Seen from this perspective, the long history of human animals discourses on nature could provide a new ground to understand that such discursive manoeuvre has been the privileged way to hide the embarrassment human animals feel regarding their own duplicity, ambiguity and perverted parasitism, which is the effective ecological problem of past and present times.
CONCLUDING KEYNOTE LECTURE
Timothy INSOLL (Institute of Arab and Islamic Studies, University of Exeter, UK)
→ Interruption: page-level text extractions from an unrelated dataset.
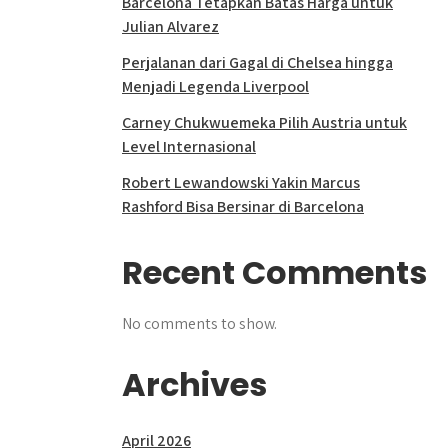
Barcelona Tetapkan Batas Harga untuk
Julian Alvarez
Perjalanan dari Gagal di Chelsea hingga
Menjadi Legenda Liverpool
Carney Chukwuemeka Pilih Austria untuk
Level Internasional
Robert Lewandowski Yakin Marcus
Rashford Bisa Bersinar di Barcelona
Recent Comments
No comments to show.
Archives
April 2026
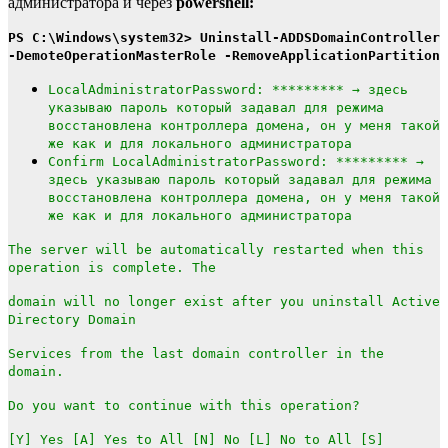
администратора и через
powershell:
PS C:\Windows\system32> Uninstall-ADDSDomainController
-DemoteOperationMasterRole -RemoveApplicationPartition
LocalAdministratorPassword: ********* → здесь
указываю пароль который задавал для режима
восстановлена контроллера домена, он у меня такой
же как и для локального администратора
Confirm LocalAdministratorPassword: ********* →
здесь указываю пароль который задавал для режима
восстановлена контроллера домена, он у меня такой
же как и для локального администратора
The server will be automatically restarted when this
operation is complete. The
domain will no longer exist after you uninstall Active
Directory Domain
Services from the last domain controller in the
domain.
Do you want to continue with this operation?
[Y] Yes [A] Yes to All [N] No [L] No to All [S]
The ‘Polysemic’ Qualities of Shrines in Northern Ghana
Agency, relationality, animism, nature, and more, are referenced and combined in shrines in northern Ghana. This will be explored with reference to archaeological and ethnographic research completed amongst the Talensi of the Tong Hills, to assess the complex multi-faceted meanings of shrines and how this is indivisible from their materiality. Linked with this is the process by which some shrines are created, imbued with differing degrees of agency and animism, that are spread by ‘franchising’ and maintained by intra-shrine relationships. Moreover, some of these shrines can also blur and challenge culture/nature definition and distinction, rendering the concept of ‘sacred nature’ problematic if culture is omitted. This cultural and natural blurring is not unique to the Tong Hills and will also be explored in wider West African contexts to indicate the diversity surrounding this aspect of African indigenous religions, both in the deeper, and more recent past.